BNYEE is also a strong advocate of making Black History (African and Diasporic histories and cultures) a mandatory requirement for all students from Kindergarten all the way through High School. We demand that it should be a mandatory requirement for graduation from high school. In addition, the 1997 and 1998 Freedom Trails state and federal Bills mandate it!
How Do We Measure Our Neighborhood School Controlled System’s Success with Our Children/Our Future?
• Success in school will be measured in how many of the children go on and graduate from college or have mastered a highly skilled craft.
• Success in school will be measured by how joyfully noisy and colorful the school building is inside and out.
• Success in school will be measured by the many parents crowding all of the PTAs, SLTs, school committees and Parent Union meetings and activities.
• Success in school will be measured in how the community is an integral part of the daily activities at the school: from dietary support to cultural and athletic contributions along with active participation on school committees.
• Success in school will be measured by increasing levels of teacher retention and increasing teacher recruitment from the neighborhood.

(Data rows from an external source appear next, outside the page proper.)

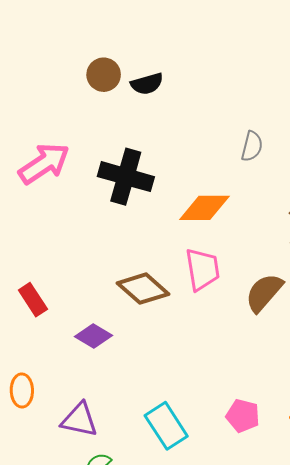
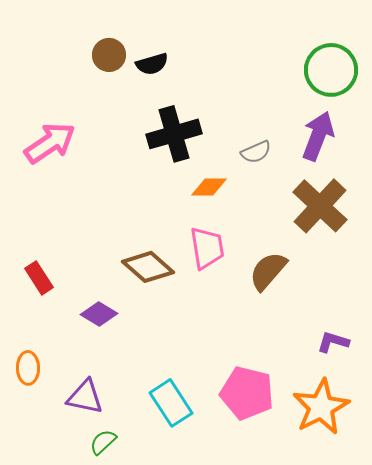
gray semicircle: (252, 146) -> (256, 152), moved, turned 52
black cross: (126, 177) -> (174, 134), moved, turned -32
orange diamond: (205, 208) -> (209, 187), size x0.7
pink pentagon: (243, 416) -> (247, 393), size x1.6

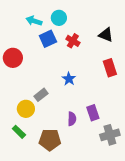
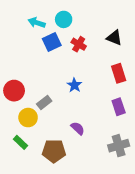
red circle: (13, 58) -> (14, 91), moved
purple rectangle: (93, 113) -> (119, 107), moved
purple semicircle: (72, 119) -> (78, 128), turned -48

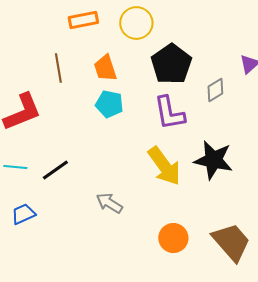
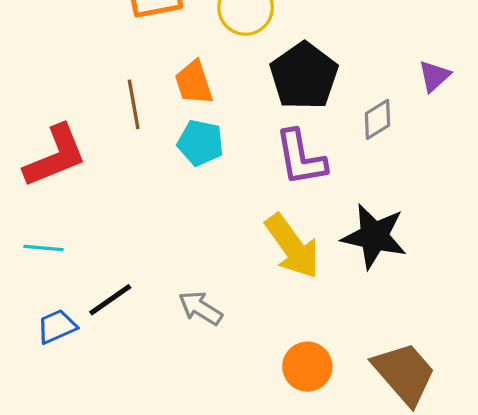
brown line: (58, 68) -> (134, 104), moved
black line: (55, 170) -> (110, 300), moved

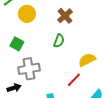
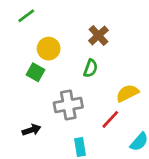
yellow circle: (27, 14) -> (49, 49), moved
gray cross: (29, 69) -> (68, 105), moved

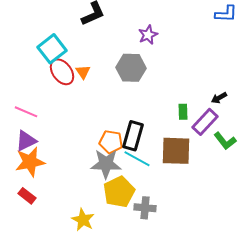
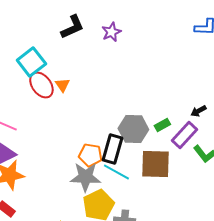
purple star: (148, 35) -> (111, 32), moved
gray hexagon: (131, 68) -> (133, 129), moved
green rectangle: (183, 112) -> (162, 125), turned 63

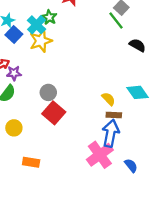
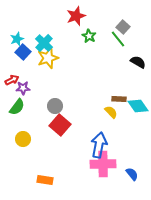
green star: (49, 17) -> (89, 36), moved
brown rectangle: (114, 115) -> (119, 99), moved
blue arrow: (111, 133) -> (99, 145), moved
pink cross: (100, 155) -> (103, 164), turned 35
orange rectangle: (31, 162) -> (45, 180), moved

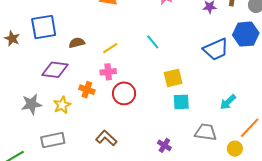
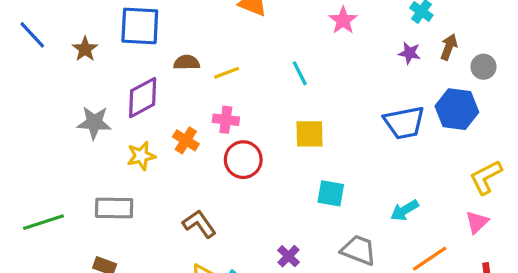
brown star: (12, 39) -> (85, 49), moved
cyan line: (153, 42) -> (300, 73), moved
yellow line: (110, 48) -> (227, 73), moved
purple diamond: (55, 70) -> (143, 98), turned -48
yellow square: (173, 78) -> (310, 134), moved
gray star: (31, 104) -> (94, 123), moved

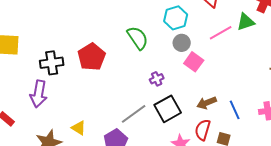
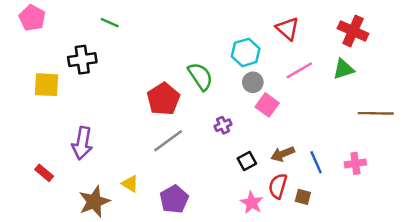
green triangle: (246, 22) -> (343, 69), moved
red pentagon: (92, 57) -> (163, 99), moved
black cross: (52, 63) -> (82, 60), moved
black square: (168, 109) -> (247, 161), moved, size x0.6
gray line: (134, 114) -> (168, 141), moved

• Success in schools will be measured by how the students, teachers and staff work together to make the school an environmentally safe zone that, in turn, expands that zone to encompass the school’s neighborhood.
• Success in school will be measured by how the students are directly involved in the daily running of their school.
• Success in school will be measured by how the education staff reflects the cultural reality of the children in the school as well as how many of the educators live in the neighborhood.
• Success in school will be measured by the growing numbers of musicians, artists and athletes graduating.
• Success in school will be measured by how great the food taste in the cafeteria.
• Success in school will be measured by how the schoolyard is use for fun and exercise instead of a parking lot for teachers’ cars.